A Ilíada descreve
e narra a Guerra de Troia, desde as suas motivações, a genealogia dos deuses,
dos heróis, os detalhes das batalhas e o intrincado conluio entre os habitantes
do Olimpo e os homens. A Odisseia já
trata da vida de um homem, Odisseu, mais conhecido como Ulisses, seu nome
latino.
Atualmente, nas livrarias, é possível encontrar os dois
livros em edições muito bem cuidadas. A Ilíada,
em capa dura e arte final perfeita, traduzida por Odorico Mendes, famoso
intelectual brasileiro que viveu no século XIX, é da Ateliê Editorial. A
tradução é tão bem resolvida que se tornou modelo entre aqueles que desejam
seguir essa muitas vezes ingrata carreira de tradutor. A Odisseia já aparece em edição mais simples, porém bilíngue e também
muito bem acabada, traduzida pelo conhecido professor Trajano Vieira, com
posfácio de Ítalo Calvino; a editora é a 34. Na Odisseia há ainda inúmeras
notas, a geografia do Mediterrâneo à época em que se passaram a guerra de Troia
e as viagens de Ulisses (calcula-se que a guerra tenha ocorrido entre 1300 e
1200 a.C., logo seis ou sete séculos antes de se transformar em literatura), e
o sumário dos cantos.
O motivo da Ilíada,
como todos sabem, é a fuga de Helena (mulher de Menelau, rei de Esparta) e Páris
para Troia (alguns afirmam que ela teria sido raptada), o que motivou uma
espécie de aliança entre várias cidades-estados da Grécia para acorrer à Ásia
menor e trazê-la de volta. Só que, entre marchas e contramarchas, a guerra dura
dez anos. Os gregos combatem sob o comando de Agamêmnon.
Já a Odisseia
narra a volta de Ulisses a Ítaca, ilha governada por ele. Mas o herói, autor do
cavalo de madeira que enganou os troianos e tornou possível aos gregos a
vitória, leva vinte anos para conseguir retornar a sua ilha, somando o tempo
que durou a guerra. Ele sofre no percurso todo o tipo de atribulações.
Enquanto a Ilíada
é pungente porque além de cantar a vitória das hostes aliadas ressalta a
desventura dos que morrem em terra estrangeira, a Odisseia nos aponta o percurso de um homem e sua solidão. Apesar do
caráter heroico atribuído a Odisseu, não há quem não se identifique com ele quando
se trata dos problemas humanos. O herói é levado cada vez para mais longe de
casa; experimenta a ameaça de monstros inimigos, feiticeiras, sereias,
tempestades e naufrágios. Seus companheiros vão pouco a pouco perdendo a vida
pelo caminho e, quando consegue voltar para casa, Ulisses chega sozinho e em
nau estrangeira. Além disso, precisa disfarçar-se para tramar a vitória sobre
os pretendentes que assediam sua esposa. Como havia duas décadas que partira e
jamais dera notícias, muitos achavam que ele morrera enquanto navegava de volta
a sua Ítaca. A viagem de Ulisses é tão tormentosa que ele chega a ir ao Hades –
na mitologia grega é a terra dos mortos –, onde reencontra muitos dos seus
companheiros que pereceram no campo de batalha, como Ajax e Aquiles. Também
descobre entre os mortos sua mãe, que ainda vivia quando ele partiu para a
guerra.
Em algumas paragens, o herói também é recompensado com a
lealdade e a amizade, como entre os feácios. Estes o acolhem, enchem-no de
presentes e o transportam de volta a Ítaca.

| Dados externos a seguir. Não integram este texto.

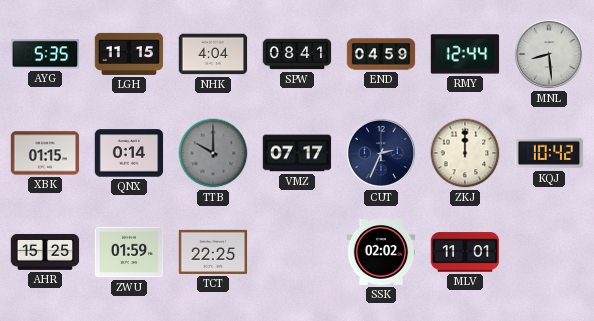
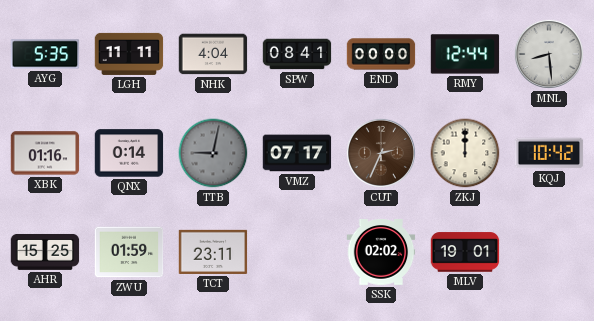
LGH: 11:15 -> 11:11
END: 04:59 -> 00:00
XBK: 01:15 -> 01:16
TTB: 10:00 -> 9:02
CUT dial: navy -> brown
TCT: 22:25 -> 23:11
MLV: 11:01 -> 19:01
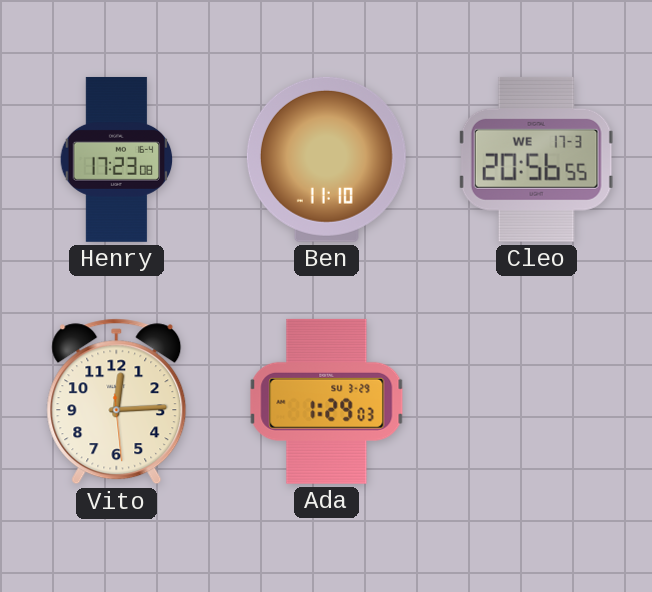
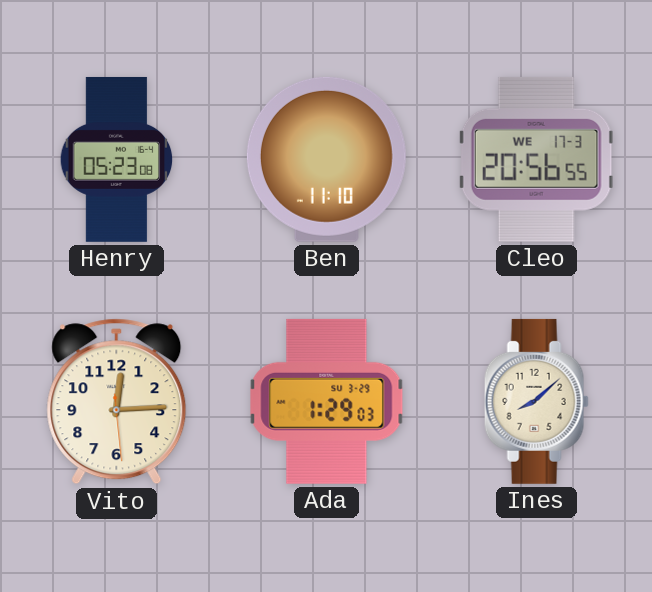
Henry: 17:23 -> 05:23
Ines: none -> 8:08
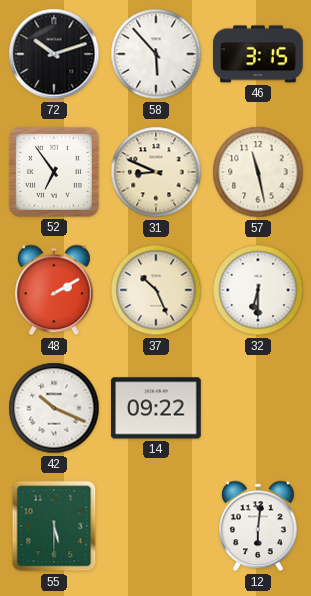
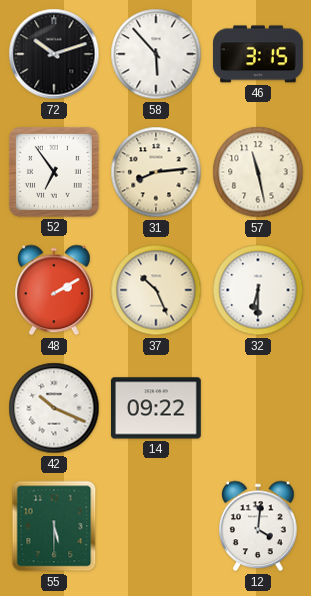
31: 8:49 -> 8:14
12: 6:01 -> 4:01
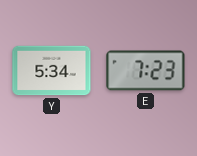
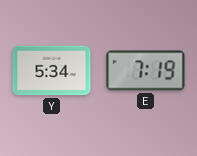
E: 7:23 -> 7:19
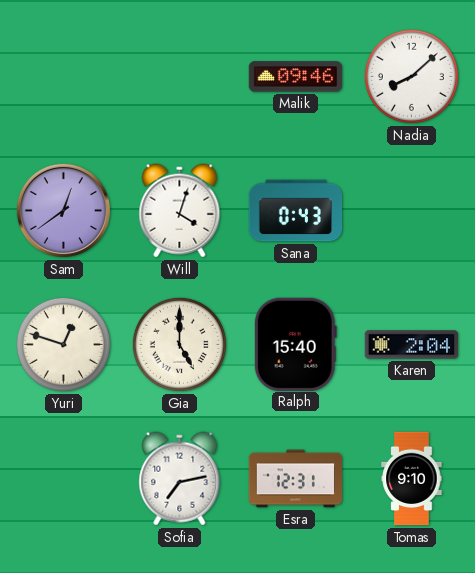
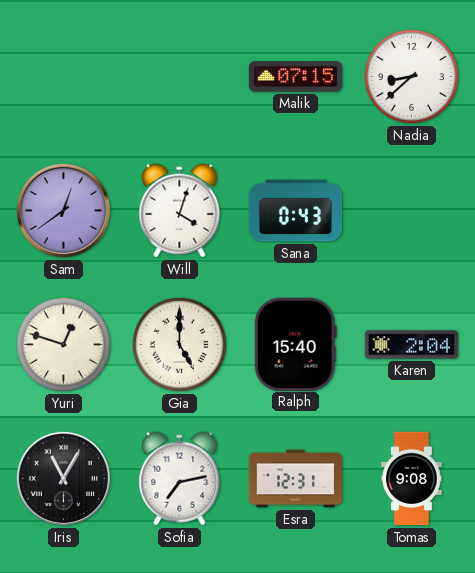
Malik: 09:46 -> 07:15
Nadia: 8:08 -> 8:38
Iris: none -> 11:05
Tomas: 9:10 -> 9:08
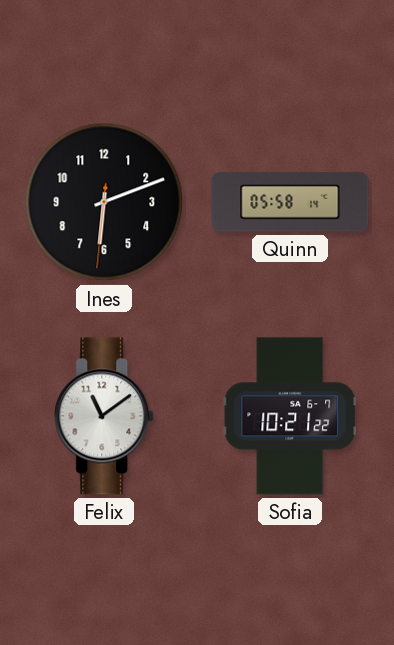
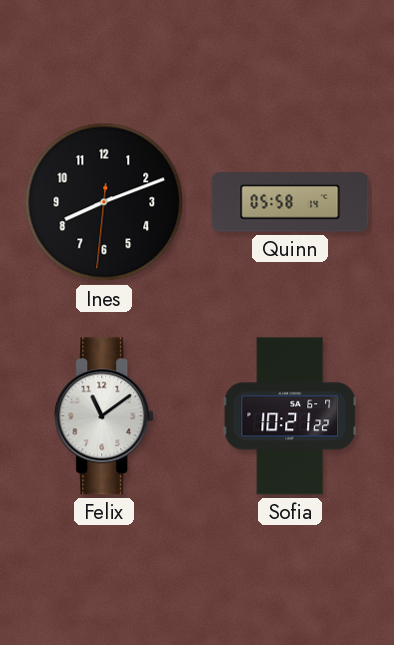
Ines: 6:11 -> 8:11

Outro episódio interessante ocorre logo que ele desembarca e
vai à própria casa apresentando-se como um estrangeiro que pede abrigo,
disfarce para driblar os pretendentes de sua mulher. É reconhecido por Argos,
seu cachorro, que já tem vinte anos de idade. O animal se agita ante a aproximação
do herói, dá demonstração de fidelidade e morre logo em seguida. Uma criada
também o reconhece. Uma vez que era costume entre os gregos ofertar banho aos
estrangeiros, a criada que o leva reconhece a cicatriz que ele possui num dos joelhos,
fruto de um acidente que sofreu quando criança ao acompanhar o avô na caça ao
javali.
Apesar de ambas as histórias terem como pano de fundo a
guerra, principalmente a Ilíada,
vemos diversas demonstração de amor, lealdade e amizade. Ressalte-se o sentimento
do herói, Ulisses, que nos ensina como é difícil viver como estrangeiro, pior
ainda na própria terra.
Embora os leitores de primeira viagem possam encontrar
alguma dificuldade no começo, a leitura de ambos os livros pouco a pouco se
torna mais fluida e agradável. Ler esses dois clássicos da literatura acaba
tornando-se não apenas uma questão de cultura, mas de humanidade.